Anti-Glomerular Basement Membrane Disease

Abstract

Anti-glomerular basement membrane (anti-GBM) disease is a rare small vessel vasculitis that affects the capillary beds of the kidneys and lungs. It is an archetypic autoimmune disease, caused by the development of directly pathogenic autoantibodies targeting a well characterized autoantigen expressed in the basement membranes of these organs, although the inciting events that induce the autoimmune response are not fully understood. The recent confirmation of spatial and temporal clustering of cases suggests that environmental factors, including infection, may trigger disease in genetically susceptible individuals. The majority of patients develop widespread glomerular crescent formation, presenting with features of rapidly progressive GN, and 40%-60% will have concurrent alveolar hemorrhage. Treatment aims to rapidly remove pathogenic autoantibody, typically with the use of plasma exchange, along with steroids and cytotoxic therapy to prevent ongoing autoantibody production and tissue inflammation. Retrospective cohort studies suggest that when this combination of treatment is started early, the majority of patients will have good renal outcome, although presentation with oligoanuria, a high proportion of glomerular crescents, or kidney failure requiring dialysis augur badly for renal prognosis. Relapse and recurrent disease after kidney transplantation are both uncommon, although de novo anti-GBM disease after transplantation for Alport syndrome is a recognized phenomenon. Copresentation with other kidney diseases such as ANCA-associated vasculitis and membranous nephropathy seems to occur at a higher frequency than would be expected by chance alone, and in addition atypical presentations of anti-GBM disease are increasingly reported. These observations highlight the need for future work to further delineate the immunopathogenic mechanisms of anti-GBM disease, and how to better refine and improve treatments, particularly for patients presenting with adverse prognostic factors.

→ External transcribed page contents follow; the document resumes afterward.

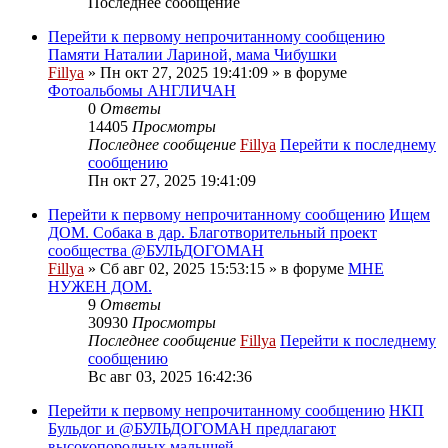
Последнее сообщение
Перейти к первому непрочитанному сообщению
Памяти Наталии Лариной, мама Чибушки
Fillya
» Пн окт 27, 2025 19:41:09 » в форуме
Фотоальбомы АНГЛИЧАН
0
Ответы
14405
Просмотры
Последнее сообщение
Fillya
Перейти к последнему
сообщению
Пн окт 27, 2025 19:41:09
Перейти к первому непрочитанному сообщению
Ищем
ДОМ. Собака в дар. Благотворительный проект
сообщества @БУЛЬДОГОМАН
Fillya
» Сб авг 02, 2025 15:53:15 » в форуме
МНЕ
НУЖЕН ДОМ.
9
Ответы
30930
Просмотры
Последнее сообщение
Fillya
Перейти к последнему
сообщению
Вс авг 03, 2025 16:42:36
Перейти к первому непрочитанному сообщению
НКП
Бульдог и @БУЛЬДОГОМАН предлагают
высокопородных малышей.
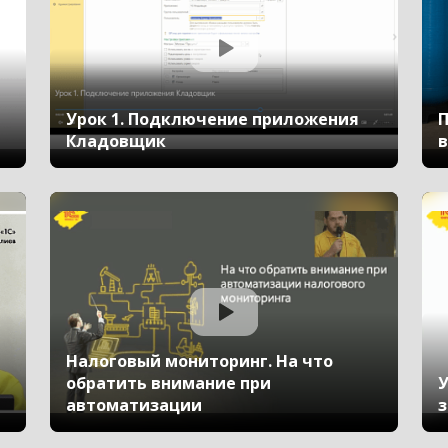
Урок 1. Подключение приложения
П
Кладовщик
в
Налоговый мониторинг. На что
обратить внимание при
У
автоматизации
з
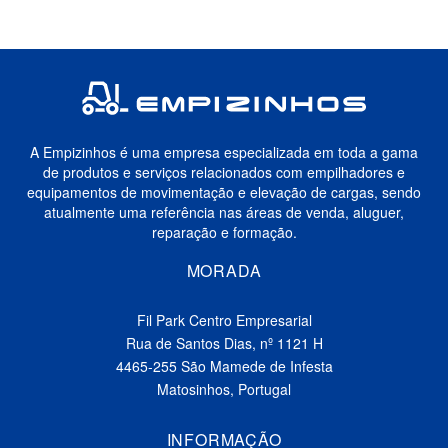
A Empizinhos é uma empresa especializada em toda a gama
de produtos e serviços relacionados com empilhadores e
equipamentos de movimentação e elevação de cargas, sendo
atualmente uma referência nas áreas de venda, aluguer,
reparação e formação.
MORADA
Fil Park Centro Empresarial
Rua de Santos Dias, nº 1121 H
4465-255 São Mamede de Infesta
Matosinhos, Portugal
INFORMAÇÃO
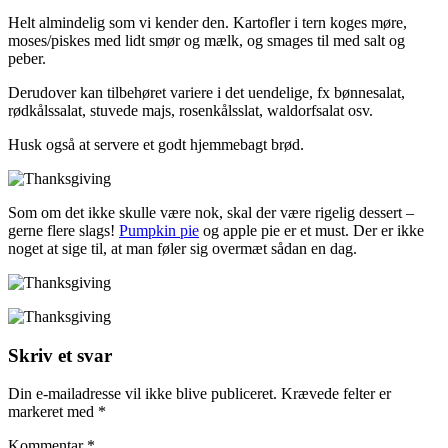
Helt almindelig som vi kender den. Kartofler i tern koges møre,
moses/piskes med lidt smør og mælk, og smages til med salt og
peber.
Derudover kan tilbehøret variere i det uendelige, fx bønnesalat,
rødkålssalat, stuvede majs, rosenkålsslat, waldorfsalat osv.
Husk også at servere et godt hjemmebagt brød.
Som om det ikke skulle være nok, skal der være rigelig dessert –
gerne flere slags!
Pumpkin pie
og apple pie er et must. Der er ikke
noget at sige til, at man føler sig overmæt sådan en dag.
Skriv et svar
Din e-mailadresse vil ikke blive publiceret.
Krævede felter er
markeret med
*
Kommentar
*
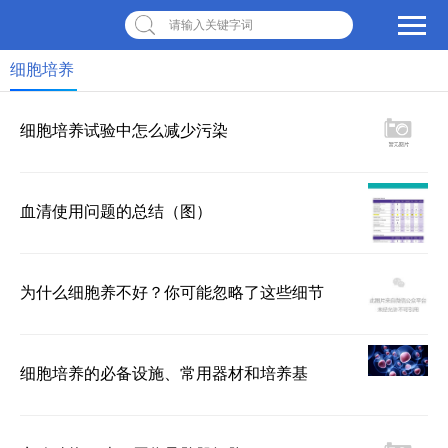
请输入关键字词
细胞培养
细胞培养试验中怎么减少污染
血清使用问题的总结（图）
为什么细胞养不好？你可能忽略了这些细节
细胞培养的必备设施、常用器材和培养基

Keywords: Anti-Glomerular Basement Membrane Disease; Anti-Neutrophil Cytoplasmic Antibody-Associated Vasculitis; Autoantibodies; Autoantigens; Autoimmunity; Capillaries; Glomerular Basement Membrane; Glomerulonephritis; Hereditary; Humans; Immunology and pathology; Inflammation; Membranous; Nephritis; Plasma Exchange; Plasmapheresis; Prognosis; Recurrence; Renal Insufficiency; Retrospective Studies; glomerulonephritis; kidney; kidney transplantation; renal dialysis; vasculitis.

Figure 1.

Structure of the glomerular basement membrane. In its native form, the collagen IV network in the glomerular basement membrane consists of triple-helical protomers of α3, α4, and α5 chains (shown individually in [A]). The carboxy-terminal domains of these α3 α4 α5 protomers form a trimeric “cap” (B), end-to-end association of which results in the formation of the hexameric NC1 domain (C). The quaternary structure of this hexamer is stabilized by hydrophobic and hydrophilic interactions across the planar surfaces of opposing trimers, and reinforced by sulfilimine bonds crosslinking opposing NC1 domains. Two key autoantibody epitopes within α3(IV)NC1 have been described, designated EA (incorporating residues 17–31 toward the amino terminus) and EB (residues 127–141 toward the carboxy terminus), which in the native form are sequestered at the junction with α4 and α5 chains within the triple helical structure. Binding through 7s domains (shown in orange) completes the lattice-like structure of the type IV collagen network (D). Reprinted from reference .

Figure 2.

Kidney biopsy sample immunofluorescence for IgG revealing linear deposits along the glomerular basement membrane, and weaker staining of Bowman’s capsule and tubular basement membranes.

Figure 3.

Renal histopathology in anti–glomerular basement membrane (anti-GBM) GN. (A–C) Hematoxylin and eosin–stained sections demonstrating (A) segmental fibrinoid necrotizing lesion in early anti-GBM GN; (B) small, circumscribed cellular crescent; and (C) large, circumferential cellular crescent. (D–E) Demonstrate the use of Jones methylamine silver stain to delineate glomerular and tubular basement membranes, clearly identifying a segmental area of extracapillary proliferation (D). (E) Demonstrates obliteration of the glomerular architecture and rupture of Bowman’s capsule, with extravasation of red blood cells into the urinary space, and significant peri-glomerular inflammation. (F) Adjacent glomeruli with synchronous cellular crescent formation typical of anti-GBM disease.